Written by | Monday, May 2nd, 2016

EXCLUSIVE INTERVIEW with Professor Mona Siddiqui, University of Edinburgh, UK

EUBULLETIN talked in an EXCLUSIVE INTERVIEW with Ms. Mona Siddiqui, Professor of Islamic and Interreligious Studies at the University of Edinburgh, about the challenges of the integration of Muslim immigrants in European societies particularly in the light of the protracted migration crisis and a string of terrorist attacks in Brussels, Paris and other European capital cities.

EUBULLETIN: A string of terrorist attacks across Paris in November last year and the more recent bomb blasts in Brussels have again raised concerns all across Europe about the Old Continent’s long and complicated relationship with the Muslim world and its own immigrant population, many of whom have been in France, the UK and other European countries for generations. While one of the policemen killed in the Charlie Hebdo attacks was Muslim and so is the famous soccer player Zinedine Zidane, the sad truth is that large segments of the Muslim community remain excluded. What’s wrong, in your view, either with the European societies or with the Muslim immigrants?

Professor Siddiqui: Whenever talking to what appear to be less integrated Muslim immigrants, my first question has always been: ‘What do you want from Europe if you don’t see it as your home?’ Because that will have an impact on their children and on their children’s children, and I think we are seeing some consequences of that. I think lots of the relative attraction to terrorism doesn’t have anything to do with the fact that you can read about it on the Internet but it is a direct effect of what people hear at home, people hear in their communities and how they tend to talk about it. The integration for Muslims is not always easy when they always hear it’s ‘us’ and its ‘them’.

EUBULLETIN: And what about the idea of multiculturalism in Europe – is it already dead?

Professor Siddiqui: Well, the thing is that the West has for so long said that diversity is a good thing but nobody has ever said why diversity is a good thing. You need to convince the people that diversity is a good thing. I do think that diversity is a good thing but we have never had a public debate about why diversity is a good thing. Because I think that people now, let’s say in the UK, feel more and more that their way of life is being undermined or changed because of diversity.

EUBULLETIN: It looks like a vicious circle – we are again where we started. It’s again about the integration…

Professor Siddiqui: Of course, you could say that your whole way of life was going to change anyway because of the evolution of new ideas and so on. But the whole immigration dialogue has now been driven by fear. You know we have got these migrants who came decades ago who have not got assimilated. How you are going to have new migrants coming in who are not going to assimilate either, do you know what I mean? And there is a fear and for me – and I see myself very much as a European, confident enough as being a European – surely I feel a little bit unsettled by this, by this uncertainty about our future.

We are the Muslims who have been living in Europe for generations – we are the Muslims who have been here with the full security of being based in the West. So, what is it that causes them not to feel to be part of the environment. I think that lots of it is just that they are becoming unsettled that they are not sure about their identity – and you have know your own identity before you can fit in anywhere. Most of us have multiple ways of thinking about life, about everything – this is my identity.

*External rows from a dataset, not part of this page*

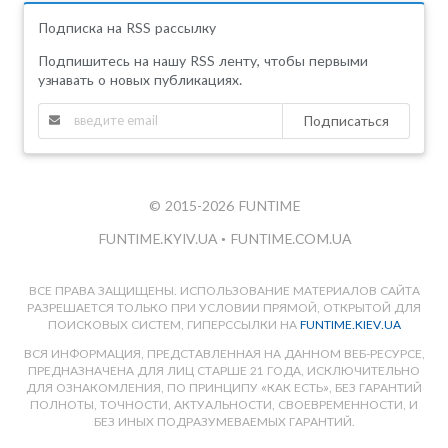
Подписка на RSS рассылку
Подпишитесь на нашу RSS ленту, чтобы первыми
узнавать о новых публикациях.
Подписаться
© 2015-2026 FUNTIME
FUNTIME.KYIV.UA
•
FUNTIME.COM.UA
ВСЕ ПРАВА ЗАЩИЩЕНЫ. ИСПОЛЬЗОВАНИЕ МАТЕРИАЛОВ САЙТА
РАЗРЕШАЕТСЯ ТОЛЬКО ПРИ УСЛОВИИ ПРЯМОЙ, ОТКРЫТОЙ ДЛЯ
ПОИСКОВЫХ СИСТЕМ, ГИПЕРССЫЛКИ НА
FUNTIME.KIEV.UA
ВСЯ ИНФОРМАЦИЯ, ПРЕДСТАВЛЕННАЯ НА ДАННОМ ВЕБ-РЕСУРСЕ,
ПРЕДНАЗНАЧЕНА ДЛЯ ЛИЦ СТАРШЕ 21 ГОДА, ИСКЛЮЧИТЕЛЬНО
ДЛЯ ОЗНАКОМЛЕНИЯ, ПО ПРИНЦИПУ «КАК ЕСТЬ», БЕЗ ГАРАНТИЙ
ПОЛНОТЫ, ТОЧНОСТИ, АКТУАЛЬНОСТИ, СВОЕВРЕМЕННОСТИ, И
БЕЗ ИНЫХ ПОДРАЗУМЕВАЕМЫХ ГАРАНТИЙ.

EUBULLETIN: But do you think that ‘assimilation’ is the right word here because, for example, in Australia, the word ‘assimilation’ would be considered highly inappropriate and not politically correct. ‘Assimilation’ would mean that, for example, Muslims would have to start drinking beer and eating pork simply because this is what an average Australian in the mainstream society would normally do.

Professor Siddiqui: In a way, I think that how we think about our identity and about the integration of migrants has been reduced to ‘I don’t want you to be different, I want you to be like me’. And, of course, where is the limit of being like someone else. Talking about integration or assimilation, when it comes down to people’s fears and hopes, when people drink or eat this or that or act in a different way, that makes me frightened. Frightened of what, though? That’s not what frightens people – what frightens people in different sets is if you are different and you will not hold on to your values that the white native Europeans hold on to.

And I think there is a real concern there and I can understand that concern. But there is not necessarily a correlation between people’s education level and their integration level – just look at how many jihadists were fully integrated, they were working professionals. So, what happens to them that they become a problem for their societies? You could be very modern and very integrated, but still not feel that the UK is your home! You still buy into the global imaginary of Muslim Al-Ummah (community) brotherhood. The two are not wholly opposite but I don’t know where they are going to meet because there is no space to reconcile the two ways of thinking. There is the global Al-Ummah I buy into, but I am also very modern and integrated. You can’t have those because all loyalty, all citizenship is local.